Roger was right. Of course he was right, Roger is only wrong when he spruiked his chances against Rafa, but other than that he gets his foppish hair falling to the right Hugh Grant side, his socks are at a righteous height and he chooses the correct cheeses to blend in a fondue. 
So of course Federer knew what he was saying: Bernie is not there yet. Talk is cheap, wins are dearer, and as competitive as Tomic was he was still unable to take as much as a set from Andy Murray who beat him 6-4, 6-4, 7-6 in Melbourne last night.
Tomic might figure on being better than world number 10 Jo-Wilfried Tsonga or number nine Richard Gasquet, maybe even ahead of Tomas Berdych at six but not yet and plainly they are also another step away from world No.2 Murray who was pushed but remained composed.
It was a competitive straight sets loss, but it was none the less in the end a straight sets loss.
Tomic is getting closer, but Federer was right this was the time to prove bona fides by at least winning a set if not the match. Those others in the top 10 like Tsonga, Berdych and Gasquet might be as far from Andy Murray at number two as Tomic chided Roger Federer - at three in the world - for being from No.1 Novak Djokovic but that was irrelevant this night. This night he was the one playing Murray and the gulf was sufficient.

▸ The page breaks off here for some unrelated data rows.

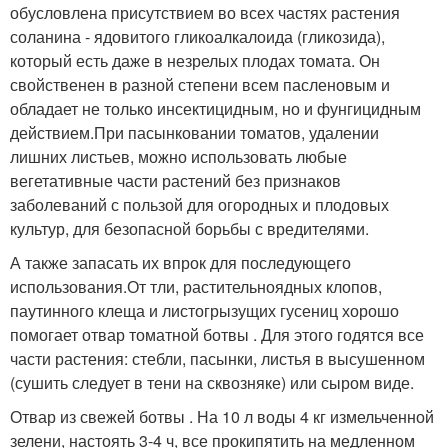
обусловлена присутствием во всех частях растения
соланина - ядовитого гликоалкалоида (гликозида),
который есть даже в незрелых плодах томата. Он
свойственен в разной степени всем пасленовым и
обладает не только инсектицидным, но и фунгицидным
действием.При пасынковании томатов, удалении
лишних листьев, можно использовать любые
вегетативные части растений без признаков
заболеваний с пользой для огородных и плодовых
культур, для безопасной борьбы с вредителями.
А также запасать их впрок для последующего
использования.От тли, растительноядных клопов,
паутинного клеща и листогрызущих гусениц хорошо
помогает отвар томатной ботвы . Для этого годятся все
части растения: стебли, пасынки, листья в высушенном
(сушить следует в тени на сквозняке) или сыром виде.
Отвар из свежей ботвы . На 10 л воды 4 кг измельченной
зелени, настоять 3-4 ч, все прокипятить на медленном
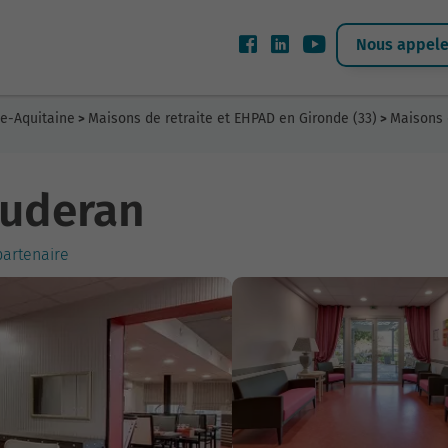
Nous appeler
le-Aquitaine
Maisons de retraite et EHPAD en Gironde (33)
Maisons 
>
>
auderan
partenaire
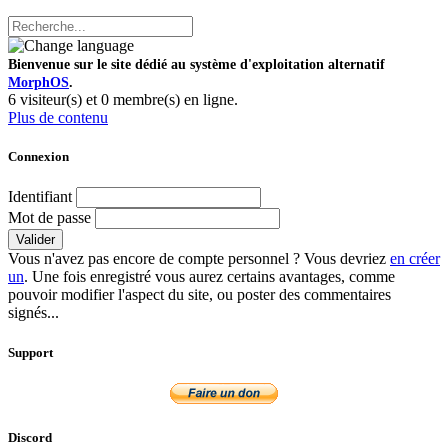
Bienvenue sur le site dédié au système d'exploitation alternatif
MorphOS
.
6 visiteur(s) et 0 membre(s) en ligne.
Plus de contenu
Connexion
Identifiant
Mot de passe
Valider
Vous n'avez pas encore de compte personnel ? Vous devriez
en créer
un
. Une fois enregistré vous aurez certains avantages, comme
pouvoir modifier l'aspect du site, ou poster des commentaires
signés...
Support
Discord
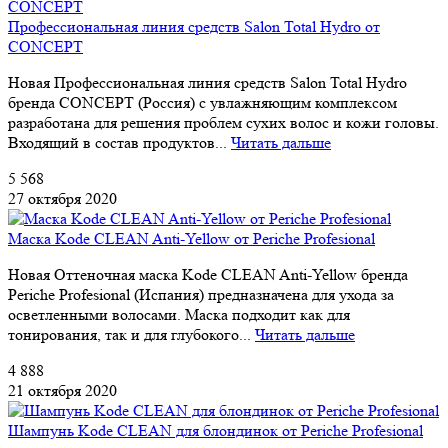
Профессиональная линия средств Salon Total Hydro от
CONCEPT
Новая Профессиональная линия средств Salon Total Hydro
бренда CONCEPT (Россия) с увлажняющим комплексом
разработана для решения проблем сухих волос и кожи головы.
Входящий в состав продуктов...
Читать дальше
5 568
27 октября 2020
Маска Kode CLEAN Anti-Yellow от Periche Profesional
Новая Оттеночная маска Kode CLEAN Anti-Yellow бренда
Periche Profesional (Испания) предназначена для ухода за
осветленными волосами. Маска подходит как для
тонирования, так и для глубокого...
Читать дальше
4 888
21 октября 2020
Шампунь Kode CLEAN для блондинок от Periche Profesional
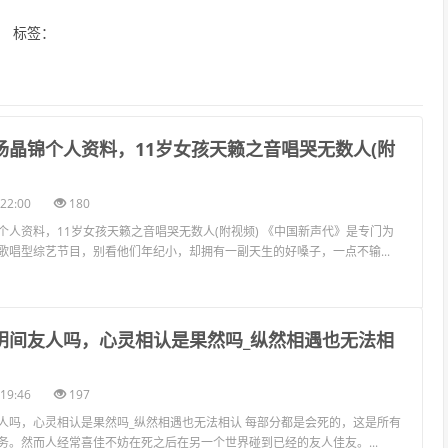
标签：
汤晶锦个人资料，11岁女孩天籁之音唱哭无数人(附
22:00
180
个人资料，11岁女孩天籁之音唱哭无数人(附视频) 《中国新声代》是专门为
歌唱型综艺节目，别看他们年纪小，却拥有一副天生的好嗓子，一点不输...
到阴间友人吗，心灵相认是果然吗_纵然相遇也无法相
19:46
197
人吗，心灵相认是果然吗_纵然相遇也无法相认 每部分都是会死的，这是所有
务。然而人经常喜佳不妨在死之后在另一个世界碰到已经的友人佳友。...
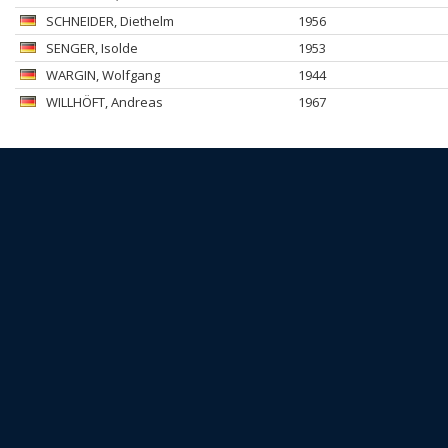
SCHNEIDER
, Diethelm
1956
SENGER
, Isolde
1953
WARGIN
, Wolfgang
1944
WILLHÖFT
, Andreas
1967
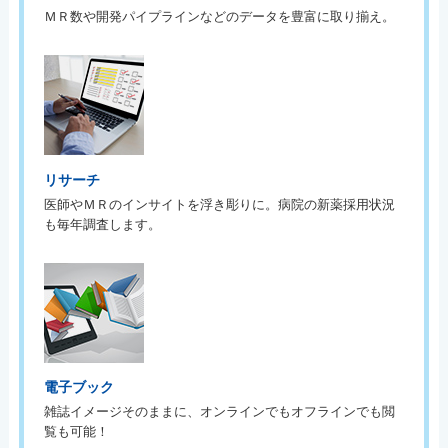
ＭＲ数や開発パイプラインなどのデータを豊富に取り揃え。
リサーチ
医師やＭＲのインサイトを浮き彫りに。病院の新薬採用状況
も毎年調査します。
電子ブック
雑誌イメージそのままに、オンラインでもオフラインでも閲
覧も可能！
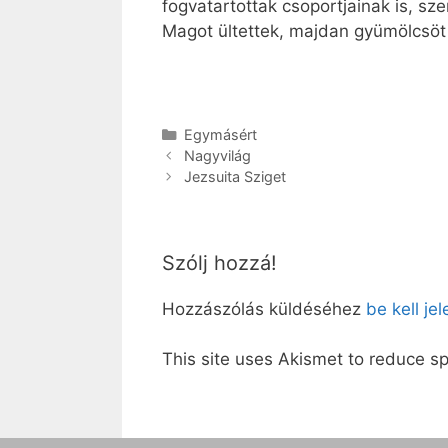
fogvatartottak csoportjainak is, sze
Magot ültettek, majdan gyümölcsöt 
Kategória
Egymásért
Nagyvilág
Jezsuita Sziget
Szólj hozzá!
Hozzászólás küldéséhez
be kell je
This site uses Akismet to reduce 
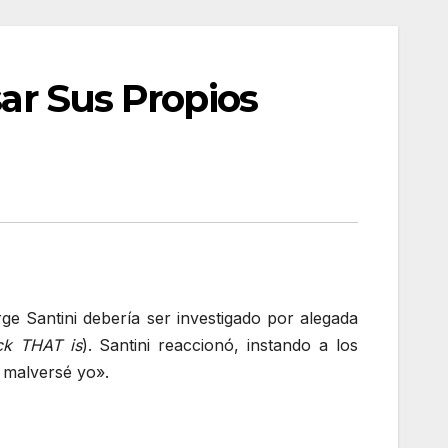
sar Sus Propios
ge Santini debería ser investigado por alegada
ck THAT is
). Santini reaccionó, instando a los
 malversé yo».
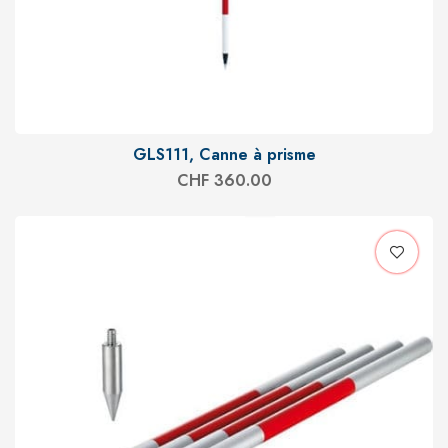
GLS111, Canne à prisme
CHF
360.00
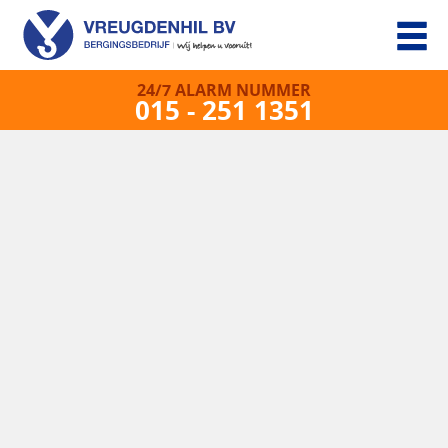
24/7 ALARM NUMMER
015 - 251 1351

The first game of the first set established the tone: Tomic broken on serve. He could never recover the handicap and the first set was gone. The second start began the same way. Tomic spent the first two sets on his back foot.
Roger was not Nostradamus here - Murray had never lost to an Australian in 16 previous matches so a win was hardly a surprise, particularly for the world number two.
Tomic made him work, and earned respect for his dogged competitiveness - not a trait always associated with him.
The Scot was reliably cranky, getting distracted and angry in the first set because someone in his coaches' box was using their phone and not concentrating. In the environment of match fixing, to say nothing of an ill step father, getting angry about using a phone was a curious complaint. It passed and his concentration returned.
As Murray hurried towards a win on the nearby other court another Brit, not a Scot but another of those Isles, Jo Konta, became the first British woman to reach a grand slam quarter final since 1984. And we report this on Australia Day when flags with that country's flag adorn ours. God save their Queen.
The third set was a more balanced affair after Tomic despite being broken early was able to get the game back on even terms. He battled it into a tie-breaker.